5%. It has most of the mineral salts required by the human body. The niacin content is about ten times higher than any other vegetables.
For those having hyperacidity and constipation makes them suitable for consumption because of the alkaline ash and high fibre content. The folic acid present in oyster mushrooms helps to cure anemia. It is suitable for people with hyper-tension, diabetes and obesity due to its calorific value, low sodium : potassium ratio, starch, and fat.The production of Pleurotus species are the second most important mushrooms in the world, accounting for 25% of total world production.
Pleurotus mushrooms are cultivated worldwide as China is the world leader in Oyster production, contributes nearly 85% of the total world production of about a million tonnes. The other countries producing oyster mushrooms include Korea, Japan, Italy, Taiwan, Thailand and Phillipines.

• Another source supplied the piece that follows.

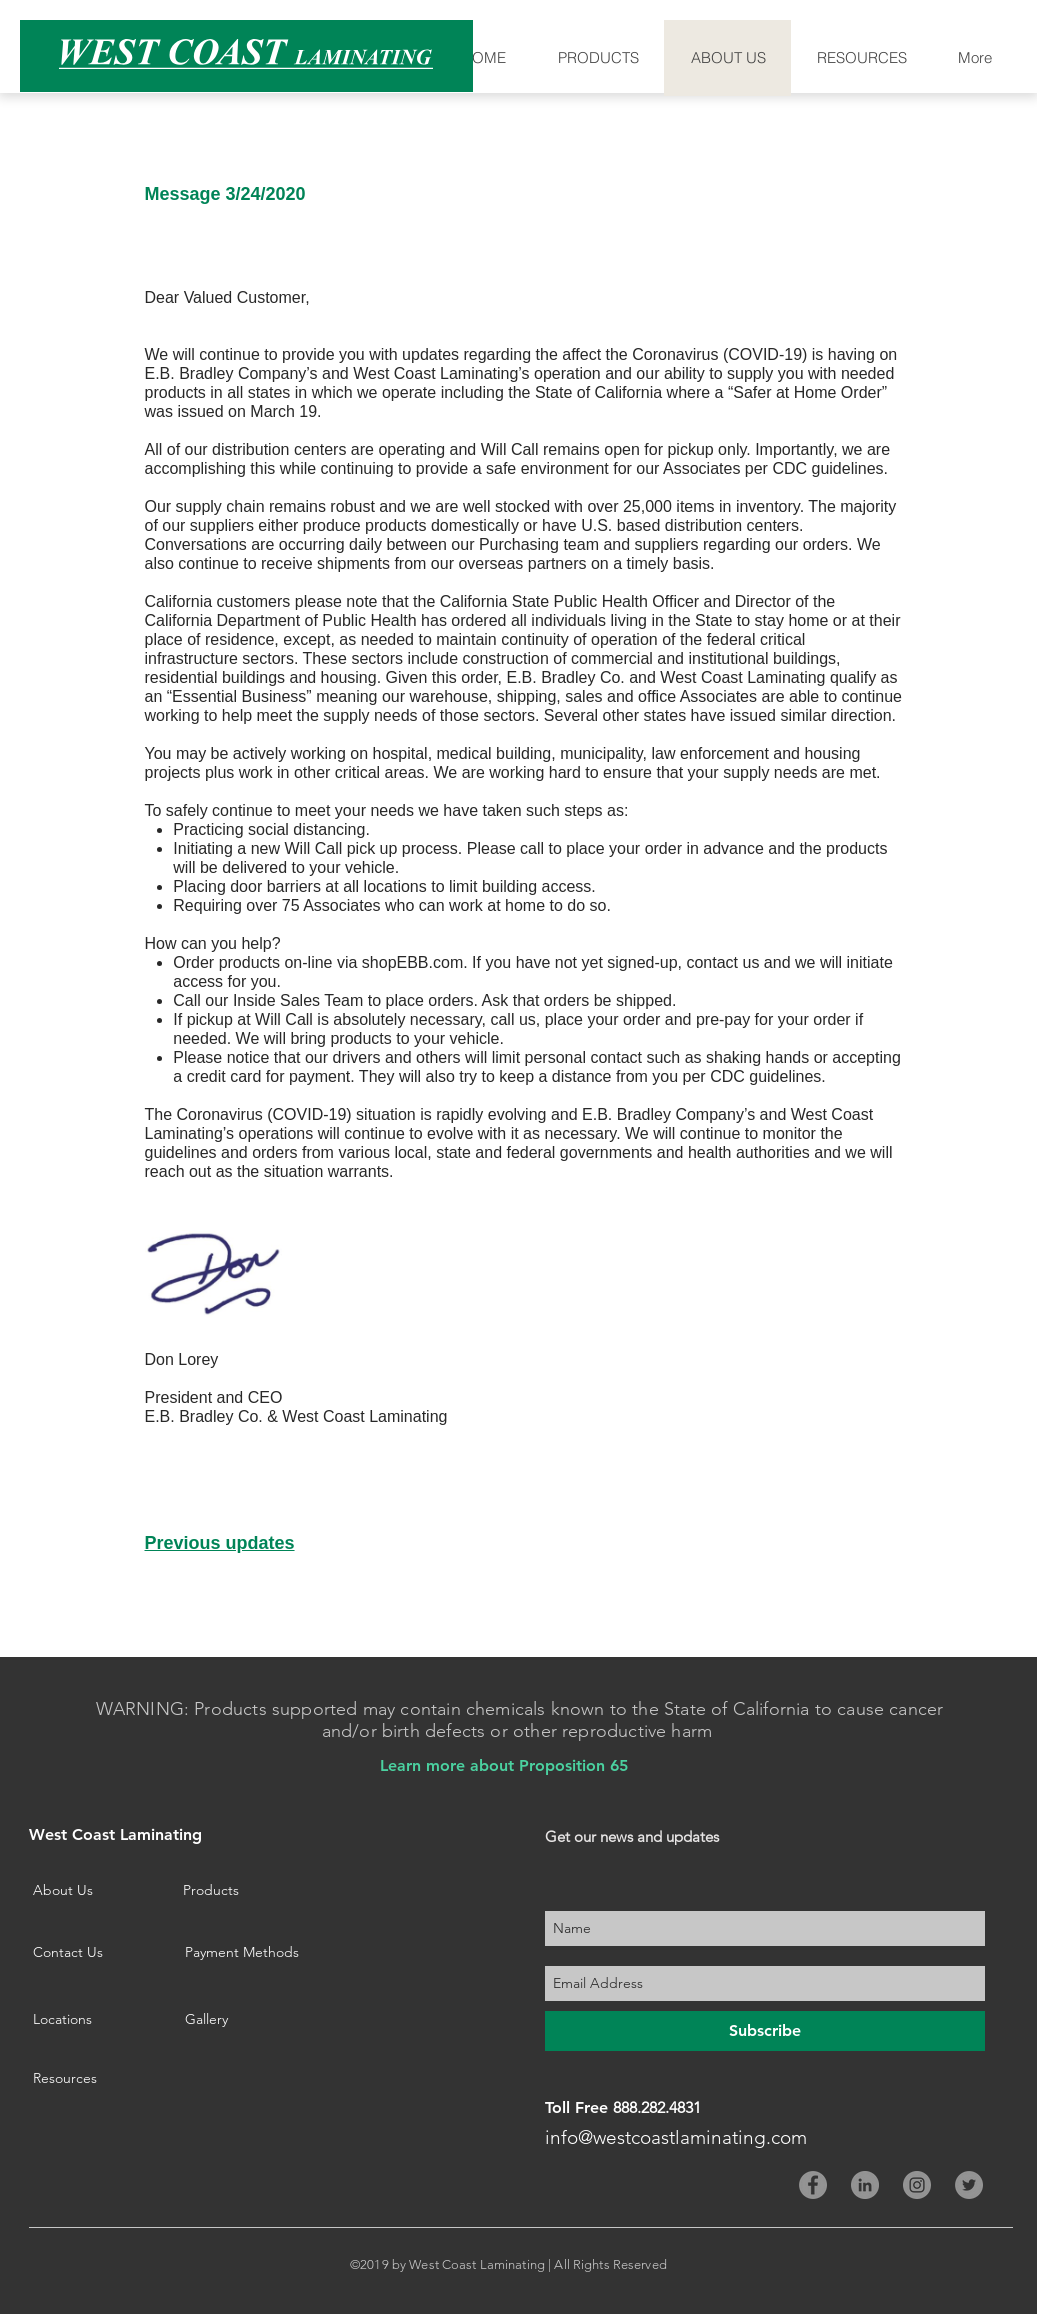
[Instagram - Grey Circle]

Several species can be cultivated on straw or newspaper and other media. Some of the Pleurotus species are Pleurotus citrinopileatus (golden oyster mushroom), Pleurotus cornucopiae (branched oyster mushroom), Pleurotus eryngii (king trumpet mushroom), and Pleurotus ostreatus (oyster mushroom). Oyster mushroom cultivation is prolong business where different natural resources can be used as a growing material. The possibilities to create a practicable business in urban environments by using coffee grounds is attractive for a lot of entrepreneurs. The number of people who are getting interested into this field is quickly increasing.
Species of Pleurotus are cheapest and easiest to grow among all the cultivated edible mushrooms. Cultivation does not require complex substrate preparation technique. It has faster growth rate and early cropping.
About 5 to 6 crops can be taken in a year as the total cropping period is 60 days. The time to learn mushroom cultivation is time consuming and costly. Due to this reason there are many companies in Europe specialized in mushroom cultivation that are offering training for entrepreneurs and organizing events to build community and share knowledge. They also show the positive impact of this business on the environment. Most farmers also learned mushroom cultivation by doing since mushroom cultivation is not a subject available at school. For do-it-yourselfers, oyster mushrooms can be grown from kits sold through seed catalogues and gardening magazines at home or office in a small scale. In conclusion, mushrooms are a rising crop with unique and highly desired product and offer many benefits. Its economic importance to human, in terms of medical uses and commercial cultivation have great impact to the environment of this world.
With a bit of practice, oyster mushrooms can easily be grown on many different substrates including straw, newspaper, and more in a variety of locations.